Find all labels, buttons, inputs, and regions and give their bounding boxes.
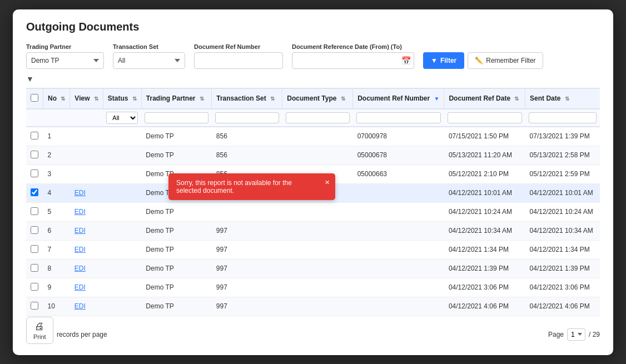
cell-trading-partner: Demo TP (141, 259, 211, 278)
cell-view (70, 127, 103, 146)
cell-doc-ref-date: 04/12/2021 10:01 AM (444, 183, 525, 202)
cell-doc-ref-date: 05/12/2021 2:10 PM (444, 164, 525, 183)
cell-trading-partner: Demo TP (141, 297, 211, 316)
cell-doc-ref-date: 04/12/2021 10:24 AM (444, 202, 525, 221)
row-checkbox[interactable] (31, 226, 38, 234)
select-all-checkbox[interactable] (31, 94, 38, 102)
row-checkbox[interactable] (31, 188, 38, 196)
total-pages-label: / 29 (589, 331, 600, 338)
row-checkbox[interactable] (31, 207, 38, 215)
row-checkbox[interactable] (31, 132, 38, 139)
cell-doc-ref-date: 05/13/2021 11:20 AM (444, 146, 525, 164)
col-doc-ref-date[interactable]: Document Ref Date ⇅ (444, 88, 525, 109)
cell-sent-date: 04/12/2021 10:34 AM (525, 221, 600, 240)
cell-view[interactable]: EDI (70, 297, 103, 316)
cell-no: 4 (43, 183, 70, 202)
cell-status (103, 202, 141, 221)
cell-transaction-set: 997 (212, 278, 282, 297)
cell-document-type (282, 221, 353, 240)
row-checkbox[interactable] (31, 302, 38, 310)
col-view[interactable]: View ⇅ (70, 88, 103, 109)
trading-partner-label: Trading Partner (26, 43, 104, 50)
cell-doc-ref-number (353, 259, 444, 278)
col-sent-date[interactable]: Sent Date ⇅ (525, 88, 600, 109)
row-checkbox[interactable] (31, 169, 38, 177)
pencil-icon: ✏️ (475, 57, 483, 64)
cell-transaction-set: 856 (212, 127, 282, 146)
cell-doc-ref-number (353, 240, 444, 259)
printer-icon: 🖨 (34, 321, 44, 332)
filter-actions: ▼ Filter ✏️ Remember Filter (423, 52, 543, 69)
cell-trading-partner: Demo TP (141, 221, 211, 240)
data-table: No ⇅ View ⇅ Status ⇅ Trading Partner ⇅ T… (26, 88, 600, 316)
filter-active-icon: ▼ (26, 74, 34, 83)
cell-view[interactable]: EDI (70, 202, 103, 221)
cell-doc-ref-date: 04/12/2021 3:06 PM (444, 278, 525, 297)
col-transaction-set[interactable]: Transaction Set ⇅ (212, 88, 282, 109)
cell-status (103, 221, 141, 240)
cell-view[interactable]: EDI (70, 221, 103, 240)
cell-doc-ref-number (353, 202, 444, 221)
cell-trading-partner: Demo TP (141, 202, 211, 221)
col-document-type[interactable]: Document Type ⇅ (282, 88, 353, 109)
drn-filter-input[interactable] (356, 112, 441, 123)
select-all-header (26, 88, 43, 109)
filter-button[interactable]: ▼ Filter (423, 52, 464, 69)
cell-no: 5 (43, 202, 70, 221)
transaction-set-label: Transaction Set (113, 43, 185, 50)
cell-sent-date: 04/12/2021 3:06 PM (525, 278, 600, 297)
col-no[interactable]: No ⇅ (43, 88, 70, 109)
cell-status (103, 259, 141, 278)
cell-view[interactable]: EDI (70, 183, 103, 202)
cell-no: 2 (43, 146, 70, 164)
page-label: Page (548, 331, 564, 338)
cell-trading-partner: Demo TP (141, 278, 211, 297)
row-checkbox[interactable] (31, 245, 38, 253)
funnel-icon: ▼ (431, 57, 438, 64)
tp-filter-input[interactable] (145, 112, 208, 123)
transaction-set-select[interactable]: All 856 997 (113, 52, 185, 69)
print-button[interactable]: 🖨 Print (26, 317, 53, 344)
cell-view[interactable]: EDI (70, 259, 103, 278)
cell-view[interactable]: EDI (70, 240, 103, 259)
drd-filter-input[interactable] (448, 112, 522, 123)
dt-filter-input[interactable] (286, 112, 350, 123)
cell-doc-ref-number (353, 183, 444, 202)
cell-no: 3 (43, 164, 70, 183)
ts-filter-input[interactable] (215, 112, 279, 123)
cell-document-type (282, 278, 353, 297)
trading-partner-select[interactable]: Demo TP All (26, 52, 104, 69)
status-filter-select[interactable]: All EDI (106, 112, 138, 124)
data-table-wrap: No ⇅ View ⇅ Status ⇅ Trading Partner ⇅ T… (26, 88, 600, 316)
cell-transaction-set: 997 (212, 221, 282, 240)
cell-document-type (282, 202, 353, 221)
cell-trading-partner: Demo TP (141, 146, 211, 164)
cell-doc-ref-date: 07/15/2021 1:50 PM (444, 127, 525, 146)
doc-ref-input[interactable] (194, 52, 283, 69)
row-checkbox[interactable] (31, 151, 38, 158)
cell-document-type (282, 127, 353, 146)
date-input[interactable] (292, 52, 414, 69)
row-checkbox[interactable] (31, 264, 38, 272)
date-filter: Document Reference Date (From) (To) 📅 (292, 43, 414, 69)
cell-no: 10 (43, 297, 70, 316)
doc-ref-filter: Document Ref Number (194, 43, 283, 69)
sd-filter-input[interactable] (529, 112, 597, 123)
col-trading-partner[interactable]: Trading Partner ⇅ (141, 88, 211, 109)
pagination-row: 10 25 50 100 records per page Page 1 / 2… (26, 325, 600, 344)
table-row: 9EDIDemo TP99704/12/2021 3:06 PM04/12/20… (26, 278, 600, 297)
row-checkbox[interactable] (31, 283, 38, 291)
col-status[interactable]: Status ⇅ (103, 88, 141, 109)
page-number-select[interactable]: 1 (567, 328, 585, 341)
col-doc-ref-number[interactable]: Document Ref Number ▼ (353, 88, 444, 109)
cell-doc-ref-number (353, 221, 444, 240)
cell-transaction-set (212, 202, 282, 221)
page-title: Outgoing Documents (26, 21, 600, 33)
remember-filter-button[interactable]: ✏️ Remember Filter (468, 52, 543, 69)
toast-close-button[interactable]: × (325, 178, 330, 186)
cell-transaction-set: 997 (212, 297, 282, 316)
cell-status (103, 127, 141, 146)
cell-view[interactable]: EDI (70, 278, 103, 297)
doc-ref-label: Document Ref Number (194, 43, 283, 50)
cell-no: 1 (43, 127, 70, 146)
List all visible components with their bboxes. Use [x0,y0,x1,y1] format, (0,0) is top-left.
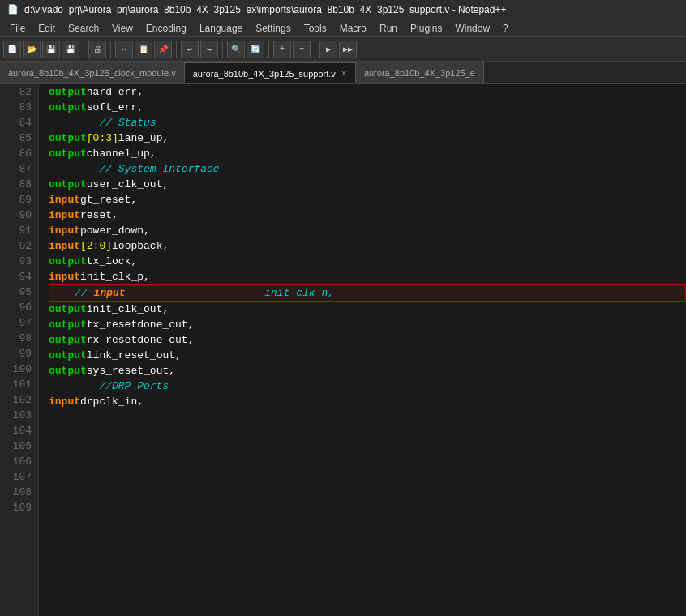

* Instructions to follow
Return every record exactly, without the pictures.

* Task response
Find all labels, buttons, inputs, and regions and give their bounding boxes.
cell-trading-partner: Demo TP (141, 259, 211, 278)
cell-view (70, 127, 103, 146)
cell-doc-ref-date: 04/12/2021 10:01 AM (444, 183, 525, 202)
cell-doc-ref-date: 05/12/2021 2:10 PM (444, 164, 525, 183)
cell-trading-partner: Demo TP (141, 297, 211, 316)
cell-doc-ref-date: 04/12/2021 10:24 AM (444, 202, 525, 221)
row-checkbox[interactable] (31, 226, 38, 234)
select-all-checkbox[interactable] (31, 94, 38, 102)
row-checkbox[interactable] (31, 188, 38, 196)
total-pages-label: / 29 (589, 331, 600, 338)
row-checkbox[interactable] (31, 207, 38, 215)
row-checkbox[interactable] (31, 132, 38, 139)
cell-doc-ref-date: 05/13/2021 11:20 AM (444, 146, 525, 164)
col-doc-ref-date[interactable]: Document Ref Date ⇅ (444, 88, 525, 109)
cell-sent-date: 04/12/2021 10:34 AM (525, 221, 600, 240)
cell-view[interactable]: EDI (70, 297, 103, 316)
cell-no: 4 (43, 183, 70, 202)
cell-status (103, 202, 141, 221)
cell-transaction-set: 997 (212, 278, 282, 297)
cell-document-type (282, 221, 353, 240)
row-checkbox[interactable] (31, 302, 38, 310)
col-view[interactable]: View ⇅ (70, 88, 103, 109)
trading-partner-label: Trading Partner (26, 43, 104, 50)
cell-doc-ref-number (353, 259, 444, 278)
col-sent-date[interactable]: Sent Date ⇅ (525, 88, 600, 109)
row-checkbox[interactable] (31, 169, 38, 177)
pencil-icon: ✏️ (475, 57, 483, 64)
cell-transaction-set: 856 (212, 127, 282, 146)
cell-doc-ref-number (353, 240, 444, 259)
printer-icon: 🖨 (34, 321, 44, 332)
filter-actions: ▼ Filter ✏️ Remember Filter (423, 52, 543, 69)
cell-trading-partner: Demo TP (141, 221, 211, 240)
data-table: No ⇅ View ⇅ Status ⇅ Trading Partner ⇅ T… (26, 88, 600, 316)
filter-active-icon: ▼ (26, 74, 34, 83)
cell-view[interactable]: EDI (70, 202, 103, 221)
cell-doc-ref-date: 04/12/2021 3:06 PM (444, 278, 525, 297)
col-transaction-set[interactable]: Transaction Set ⇅ (212, 88, 282, 109)
cell-status (103, 221, 141, 240)
cell-view[interactable]: EDI (70, 221, 103, 240)
cell-doc-ref-number (353, 202, 444, 221)
cell-trading-partner: Demo TP (141, 202, 211, 221)
col-document-type[interactable]: Document Type ⇅ (282, 88, 353, 109)
drn-filter-input[interactable] (356, 112, 441, 123)
select-all-header (26, 88, 43, 109)
filter-button[interactable]: ▼ Filter (423, 52, 464, 69)
cell-no: 5 (43, 202, 70, 221)
transaction-set-label: Transaction Set (113, 43, 185, 50)
cell-sent-date: 04/12/2021 3:06 PM (525, 278, 600, 297)
col-no[interactable]: No ⇅ (43, 88, 70, 109)
cell-status (103, 259, 141, 278)
cell-view[interactable]: EDI (70, 183, 103, 202)
cell-no: 2 (43, 146, 70, 164)
page-label: Page (548, 331, 564, 338)
cell-trading-partner: Demo TP (141, 278, 211, 297)
row-checkbox[interactable] (31, 245, 38, 253)
funnel-icon: ▼ (431, 57, 438, 64)
tp-filter-input[interactable] (145, 112, 208, 123)
transaction-set-select[interactable]: All 856 997 (113, 52, 185, 69)
print-button[interactable]: 🖨 Print (26, 317, 53, 344)
cell-view[interactable]: EDI (70, 259, 103, 278)
cell-view[interactable]: EDI (70, 240, 103, 259)
drd-filter-input[interactable] (448, 112, 522, 123)
dt-filter-input[interactable] (286, 112, 350, 123)
cell-doc-ref-number (353, 183, 444, 202)
cell-no: 3 (43, 164, 70, 183)
ts-filter-input[interactable] (215, 112, 279, 123)
cell-document-type (282, 278, 353, 297)
trading-partner-select[interactable]: Demo TP All (26, 52, 104, 69)
status-filter-select[interactable]: All EDI (106, 112, 138, 124)
data-table-wrap: No ⇅ View ⇅ Status ⇅ Trading Partner ⇅ T… (26, 88, 600, 316)
cell-transaction-set: 997 (212, 221, 282, 240)
cell-document-type (282, 202, 353, 221)
cell-trading-partner: Demo TP (141, 146, 211, 164)
cell-doc-ref-date: 07/15/2021 1:50 PM (444, 127, 525, 146)
doc-ref-input[interactable] (194, 52, 283, 69)
row-checkbox[interactable] (31, 151, 38, 158)
cell-document-type (282, 127, 353, 146)
date-input[interactable] (292, 52, 414, 69)
row-checkbox[interactable] (31, 264, 38, 272)
date-filter: Document Reference Date (From) (To) 📅 (292, 43, 414, 69)
cell-no: 10 (43, 297, 70, 316)
doc-ref-filter: Document Ref Number (194, 43, 283, 69)
sd-filter-input[interactable] (529, 112, 597, 123)
col-trading-partner[interactable]: Trading Partner ⇅ (141, 88, 211, 109)
pagination-row: 10 25 50 100 records per page Page 1 / 2… (26, 325, 600, 344)
table-row: 9EDIDemo TP99704/12/2021 3:06 PM04/12/20… (26, 278, 600, 297)
row-checkbox[interactable] (31, 283, 38, 291)
col-status[interactable]: Status ⇅ (103, 88, 141, 109)
page-number-select[interactable]: 1 (567, 328, 585, 341)
col-doc-ref-number[interactable]: Document Ref Number ▼ (353, 88, 444, 109)
cell-doc-ref-number (353, 221, 444, 240)
cell-transaction-set (212, 202, 282, 221)
page-title: Outgoing Documents (26, 21, 600, 33)
remember-filter-button[interactable]: ✏️ Remember Filter (468, 52, 543, 69)
toast-close-button[interactable]: × (325, 178, 330, 186)
cell-transaction-set: 997 (212, 297, 282, 316)
cell-status (103, 127, 141, 146)
cell-view[interactable]: EDI (70, 278, 103, 297)
doc-ref-label: Document Ref Number (194, 43, 283, 50)
cell-no: 1 (43, 127, 70, 146)
List all visible components with their bboxes. Use [x0,y0,x1,y1] format, (0,0) is top-left.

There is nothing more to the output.